At that time not many negroes were penned there (unlike the confusion that was to follow within that yard), according to Anne Roberts and Betsy, who were roped together for throwing stones. The stocks were not even open, for the doctor had the key. And the militia-men, afraid at being alone with flimsy-tied niggers, were yelling, ‘Someone find the fucking doctor. Where is the fucking doctor?’ when the blast of gunshot went off.
And that is when they first saw Kitty—for suddenly she stood up from within the legs of the horses, bold as Nanny Maroon. Those two jumpy militia pointed their shaking pistols at her fleeing back, but so intent was Kitty to get to the mill yard that she was not feared.
‘Miss Kitty? She fly, oh she fly. Her feet no longer upon God’s earth; me see her soar t’rough the air. Give me the book so me can place me hand upon it. Me tell you, she fly!’ so said Miss Sarah.
Sarah was creeping from the mill to the works with the purpose of untying Anne and Betsy. But then she saw Tam Dewar, the overseer, riding in upon the mill yard. The strangers, ‘deh nasty girl and deh fenky-fenky man’, were being held there by the driver, who ran off as soon as he saw Dewar approach.
The driver, Mason Jackson, later swore that he did not run away. He knew Dewar’s horse, he declared, for it had a white patch upon its nose that glowed within moonlight. He watched as Tam Dewar, using his horse to coop them, backed those two strangers up against the stone wall of the mill. The girl, still holding up the limp man, could not move beyond the beast’s tramping hooves. She was caught. Then, the driver declared, he saw no more as he walked away.
But Miss Nancy, who was secreted within a nearby bush, said the girl was pleading, pleading, pleading with Tam Dewar, ‘Him no kill massa, him no kill massa!’ over and over she said it.

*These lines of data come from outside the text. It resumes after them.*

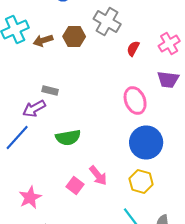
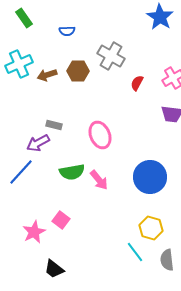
pink ellipse: (135, 100) -> (100, 135), moved
pink arrow: (98, 176) -> (99, 180), moved
yellow hexagon: (141, 182) -> (151, 228), moved
pink square: (75, 186) -> (61, 220), moved

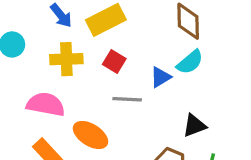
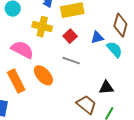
cyan semicircle: (190, 62) -> (114, 49), turned -108
blue triangle: (161, 77) -> (97, 37), moved

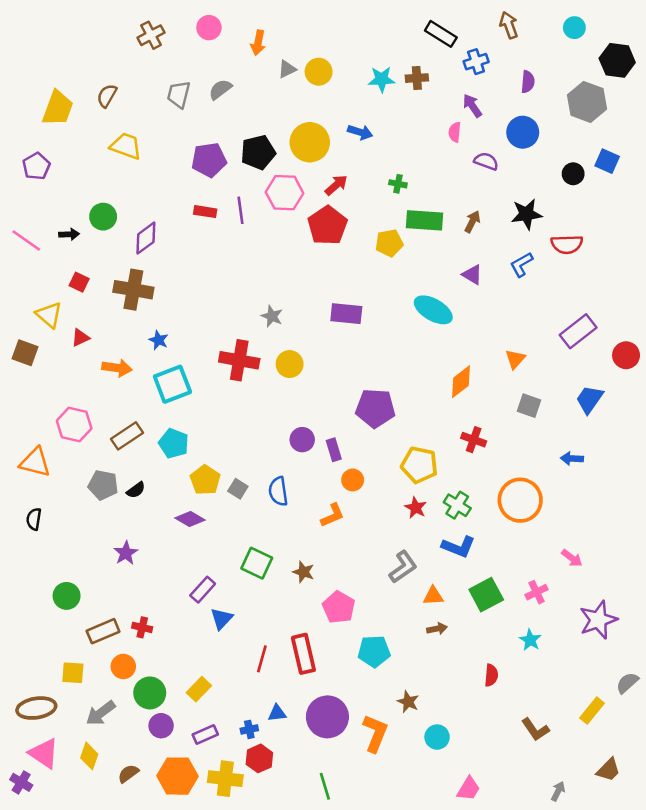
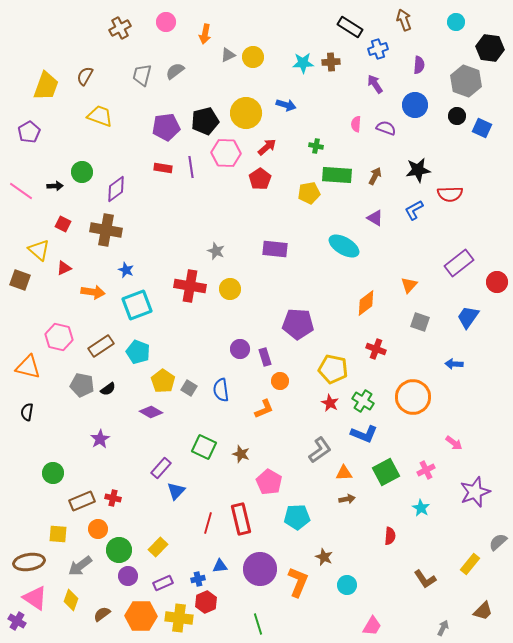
pink semicircle: (455, 132) -> (356, 124), moved
black circle: (573, 174) -> (457, 116), moved
red pentagon: (327, 225) -> (260, 179), size x0.7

At once imploring, then crying, then shouting, then jumping this way, then skipping that way, before falling once more to begging.
Benjamin Brown—a cattle-man watching this torment from within the mill—knew that the young girl’s pleas would be no more troubling to that dog-driver overseer than the screech of a bat. Once Tam Dewar had them ensnared, he dismounted, and seized the man from her in one move. And then the overseer, holding the negro-man up before him like some stinking rag, started to shake him fierce, as if all the dirt of the world resided within this black-man’s bones. And he shouted upon him, ‘Don’t look at me, nigger. Don’t look at me!’